═══ Supplied data ═══

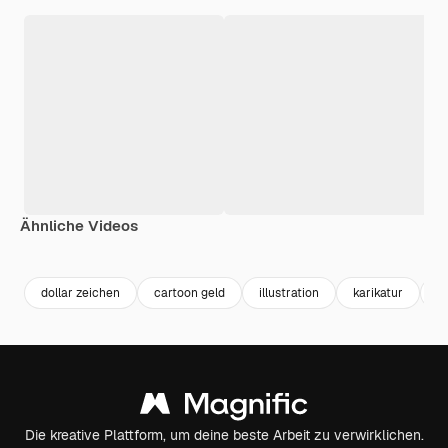
Ähnliche Videos
Premium
Premium
Premium
Premium
dollar zeichen
cartoon geld
illustration
karikatur
do
Die kreative Plattform, um deine beste Arbeit zu verwirklichen.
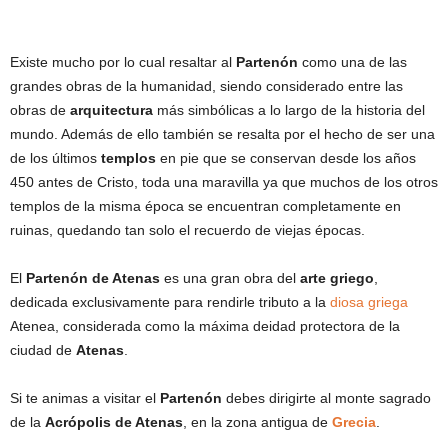
Existe mucho por lo cual resaltar al
Partenón
como una de las
grandes obras de la humanidad, siendo considerado entre las
obras de
arquitectura
más simbólicas a lo largo de la historia del
mundo. Además de ello también se resalta por el hecho de ser una
de los últimos
templos
en pie que se conservan desde los años
450 antes de Cristo, toda una maravilla ya que muchos de los otros
templos de la misma época se encuentran completamente en
ruinas, quedando tan solo el recuerdo de viejas épocas.
El
Partenón de Atenas
es una gran obra del
arte griego
,
dedicada exclusivamente para rendirle tributo a la
diosa griega
Atenea, considerada como la máxima deidad protectora de la
ciudad de
Atenas
.
Si te animas a visitar el
Partenón
debes dirigirte al monte sagrado
de la
Acrópolis de Atenas
, en la zona antigua de
Grecia
.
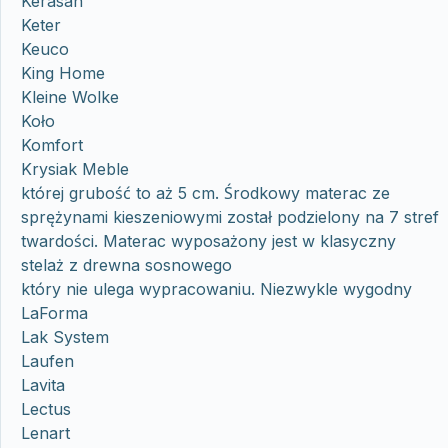
Kerasan
Keter
Keuco
King Home
Kleine Wolke
Koło
Komfort
Krysiak Meble
której grubość to aż 5 cm. Środkowy materac ze
sprężynami kieszeniowymi został podzielony na 7 stref
twardości. Materac wyposażony jest w klasyczny
stelaż z drewna sosnowego
który nie ulega wypracowaniu. Niezwykle wygodny
LaForma
Lak System
Laufen
Lavita
Lectus
Lenart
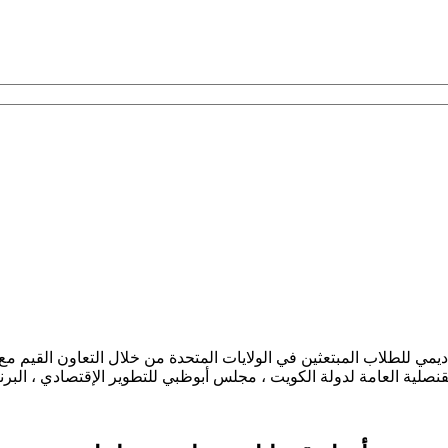
كاديمي للطلاب المبتعثين في الولايات المتحدة من خلال التعاون القيم مع
قنصلية العامة لدولة الكويت ، مجلس أبوظبي للتطوير الإقتصادي ، البرن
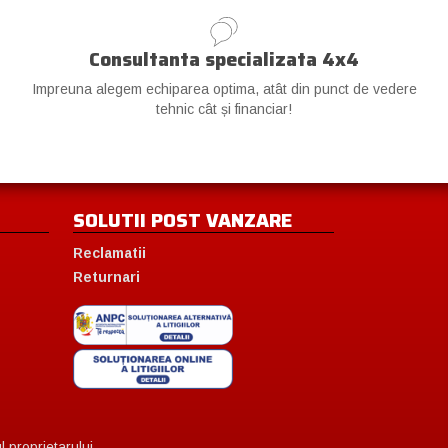
Consultanta specializata 4x4
Impreuna alegem echiparea optima, atât din punct de vedere
tehnic cât și financiar!
SOLUTII POST VANZARE
Reclamatii
Returnari
 proprietarului.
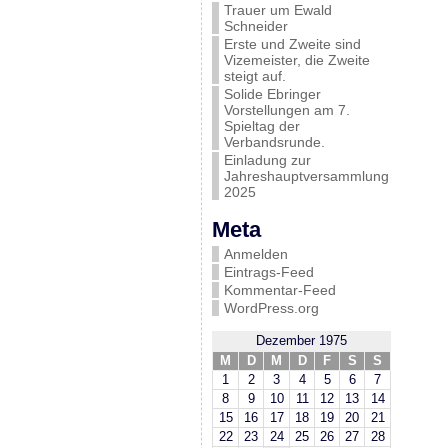
Trauer um Ewald
Schneider
Erste und Zweite sind
Vizemeister, die Zweite
steigt auf.
Solide Ebringer
Vorstellungen am 7.
Spieltag der
Verbandsrunde.
Einladung zur
Jahreshauptversammlung
2025
Meta
Anmelden
Eintrags-Feed
Kommentar-Feed
WordPress.org
Dezember 1975
M
D
M
D
F
S
S
1
2
3
4
5
6
7
8
9
10
11
12
13
14
15
16
17
18
19
20
21
22
23
24
25
26
27
28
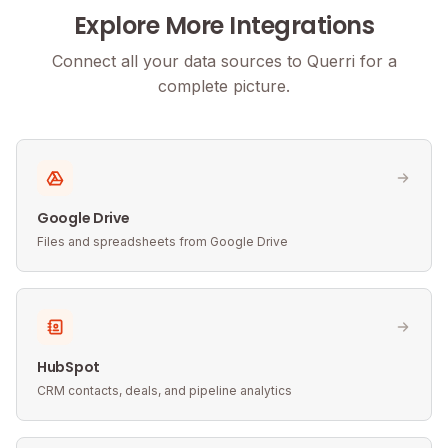
Explore More Integrations
Connect all your data sources to Querri for a
complete picture.
Google Drive
Files and spreadsheets from Google Drive
HubSpot
CRM contacts, deals, and pipeline analytics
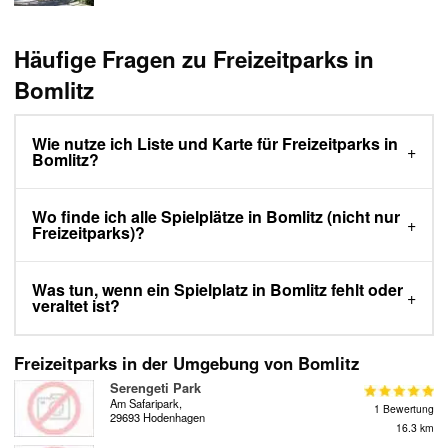
Häufige Fragen zu Freizeitparks in
Bomlitz
Wie nutze ich Liste und Karte für Freizeitparks in
Bomlitz?
Wo finde ich alle Spielplätze in Bomlitz (nicht nur
Freizeitparks)?
Was tun, wenn ein Spielplatz in Bomlitz fehlt oder
veraltet ist?
Freizeitparks in der Umgebung von Bomlitz
Serengeti Park
Am Safaripark,
1 Bewertung
29693 Hodenhagen
16.3 km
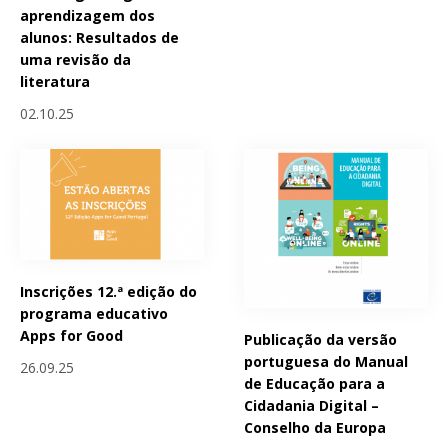
aprendizagem dos
alunos: Resultados de
uma revisão da
literatura
02.10.25
Inscrições 12.ª edição do
programa educativo
Apps for Good
Publicação da versão
portuguesa do Manual
26.09.25
de Educação para a
Cidadania Digital –
Conselho da Europa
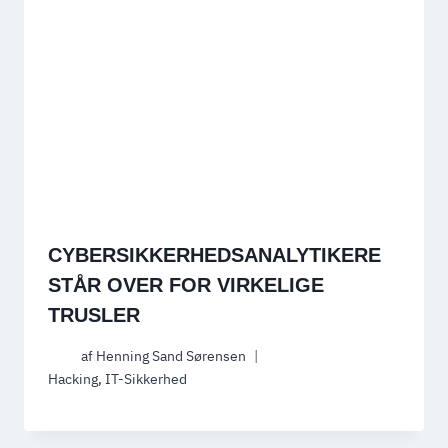
CYBERSIKKERHEDSANALYTIKERE
STÅR OVER FOR VIRKELIGE
TRUSLER
af
Henning Sand Sørensen
Hacking
,
IT-Sikkerhed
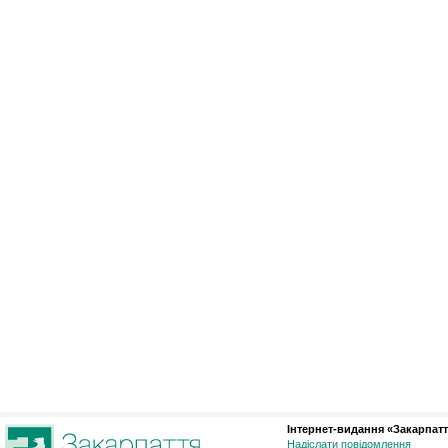
Інтернет-видання «Закарпатт
Надіслати повідомлення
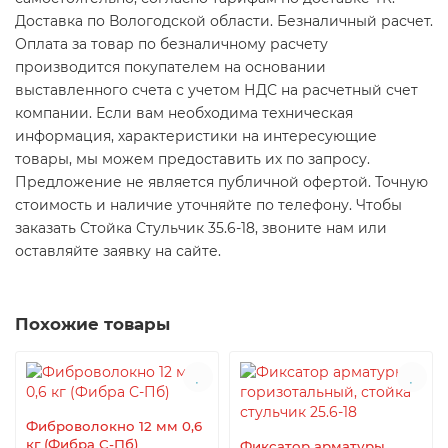
Доставка по Вологодской области. Безналичный расчет.
Оплата за товар по безналичному расчету
производится покупателем на основании
выставленного счета с учетом НДС на расчетный счет
компании. Если вам необходима техническая
информация, характеристики на интересующие
товары, мы можем предоставить их по запросу.
Предложение не является публичной офертой. Точную
стоимость и наличие уточняйте по телефону. Чтобы
заказать Стойка Стульчик 35.6-18, звоните нам или
оставляйте заявку на сайте.
Похожие товары
Фиброволокно 12 мм 0,6
кг (Фибра С-Пб)
Фиксатор арматуры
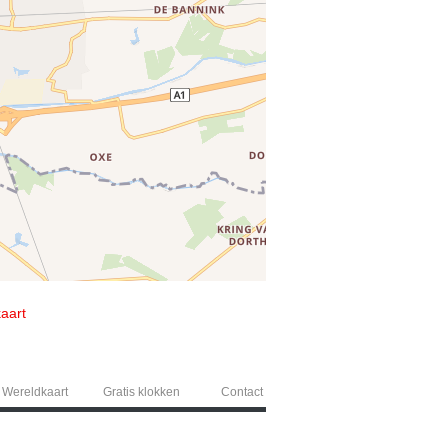
kaart
Wereldkaart
Gratis klokken
Contact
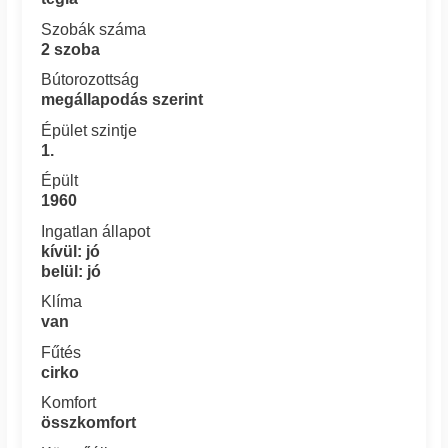
Szobák száma
2 szoba
Bútorozottság
megállapodás szerint
Épület szintje
1.
Épült
1960
Ingatlan állapot
kívül: jó
belül: jó
Klíma
van
Fűtés
cirko
Komfort
összkomfort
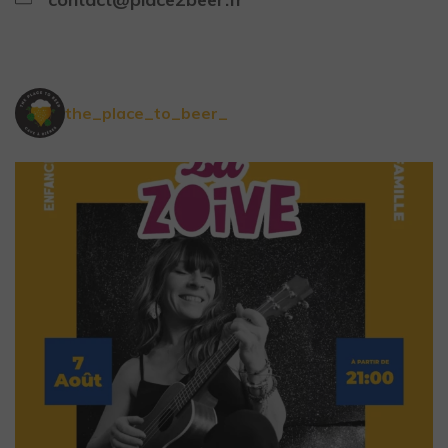
the_place_to_beer_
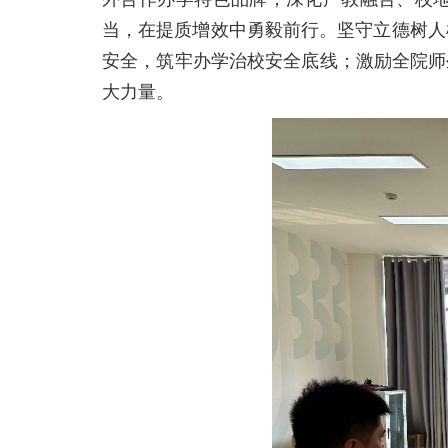
当，在提质增效中勇毅前行。坚守立德树人
安全，筑牢办学治校安全底线；激励全院师
大力量。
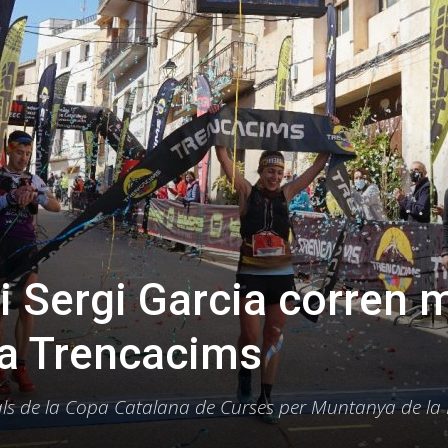
i Sergi Garcia corren 
 la Trencacims
nals de la Copa Catalana de Curses per Muntanya de la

═══

# Your objective
Reproduce the data above exactly, leaving out any picture in it.

# Response area
Ähnliche Videos
Premium
Premium
Premium
Premium
dollar zeichen
cartoon geld
illustration
karikatur
do
Die kreative Plattform, um deine beste Arbeit zu verwirklichen.
Existe mucho por lo cual resaltar al
Partenón
como una de las
grandes obras de la humanidad, siendo considerado entre las
obras de
arquitectura
más simbólicas a lo largo de la historia del
mundo. Además de ello también se resalta por el hecho de ser una
de los últimos
templos
en pie que se conservan desde los años
450 antes de Cristo, toda una maravilla ya que muchos de los otros
templos de la misma época se encuentran completamente en
ruinas, quedando tan solo el recuerdo de viejas épocas.
El
Partenón de Atenas
es una gran obra del
arte griego
,
dedicada exclusivamente para rendirle tributo a la
diosa griega
Atenea, considerada como la máxima deidad protectora de la
ciudad de
Atenas
.
Si te animas a visitar el
Partenón
debes dirigirte al monte sagrado
de la
Acrópolis de Atenas
, en la zona antigua de
Grecia
.
Kerasan
Keter
Keuco
King Home
Kleine Wolke
Koło
Komfort
Krysiak Meble
której grubość to aż 5 cm. Środkowy materac ze
sprężynami kieszeniowymi został podzielony na 7 stref
twardości. Materac wyposażony jest w klasyczny
stelaż z drewna sosnowego
który nie ulega wypracowaniu. Niezwykle wygodny
LaForma
Lak System
Laufen
Lavita
Lectus
Lenart
كاديمي للطلاب المبتعثين في الولايات المتحدة من خلال التعاون القيم مع
قنصلية العامة لدولة الكويت ، مجلس أبوظبي للتطوير الإقتصادي ، البرن
Consultanta specializata 4x4
Impreuna alegem echiparea optima, atât din punct de vedere
tehnic cât și financiar!
SOLUTII POST VANZARE
Reclamatii
Returnari
 proprietarului.
Trauer um Ewald
Schneider
Erste und Zweite sind
Vizemeister, die Zweite
steigt auf.
Solide Ebringer
Vorstellungen am 7.
Spieltag der
Verbandsrunde.
Einladung zur
Jahreshauptversammlung
2025
Meta
Anmelden
Eintrags-Feed
Kommentar-Feed
WordPress.org
Dezember 1975
M
D
M
D
F
S
S
1
2
3
4
5
6
7
8
9
10
11
12
13
14
15
16
17
18
19
20
21
22
23
24
25
26
27
28
Explore More Integrations
Connect all your data sources to Querri for a
complete picture.
Google Drive
Files and spreadsheets from Google Drive
HubSpot
CRM contacts, deals, and pipeline analytics
Häufige Fragen zu Freizeitparks in
Bomlitz
Wie nutze ich Liste und Karte für Freizeitparks in
Bomlitz?
Wo finde ich alle Spielplätze in Bomlitz (nicht nur
Freizeitparks)?
Was tun, wenn ein Spielplatz in Bomlitz fehlt oder
veraltet ist?
Freizeitparks in der Umgebung von Bomlitz
Serengeti Park
Am Safaripark,
1 Bewertung
29693 Hodenhagen
16.3 km
aprendizagem dos
alunos: Resultados de
uma revisão da
literatura
02.10.25
Inscrições 12.ª edição do
programa educativo
Apps for Good
Publicação da versão
portuguesa do Manual
26.09.25
de Educação para a
Cidadania Digital –
Conselho da Europa
CYBERSIKKERHEDSANALYTIKERE
STÅR OVER FOR VIRKELIGE
TRUSLER
af
Henning Sand Sørensen
Hacking
,
IT-Sikkerhed
Інтернет-видання «Закарпатт
Надіслати повідомлення
Доставка по Вологодской области. Безналичный расчет.
Оплата за товар по безналичному расчету
производится покупателем на основании
выставленного счета с учетом НДС на расчетный счет
компании. Если вам необходима техническая
информация, характеристики на интересующие
товары, мы можем предоставить их по запросу.
Предложение не является публичной офертой. Точную
стоимость и наличие уточняйте по телефону. Чтобы
заказать Стойка Стульчик 35.6-18, звоните нам или
оставляйте заявку на сайте.
Похожие товары
Фиброволокно 12 мм 0,6
кг (Фибра С-Пб)
Фиксатор арматуры
kaart
Wereldkaart
Gratis klokken
Contact
Szobák száma
2 szoba
Bútorozottság
megállapodás szerint
Épület szintje
1.
Épült
1960
Ingatlan állapot
kívül: jó
belül: jó
Klíma
van
Fűtés
cirko
Komfort
összkomfort
the_place_to_beer_
当，在提质增效中勇毅前行。坚守立德树人
安全，筑牢办学治校安全底线；激励全院师
大力量。
i Sergi Garcia corren 
 la Trencacims
nals de la Copa Catalana de Curses per Muntanya de la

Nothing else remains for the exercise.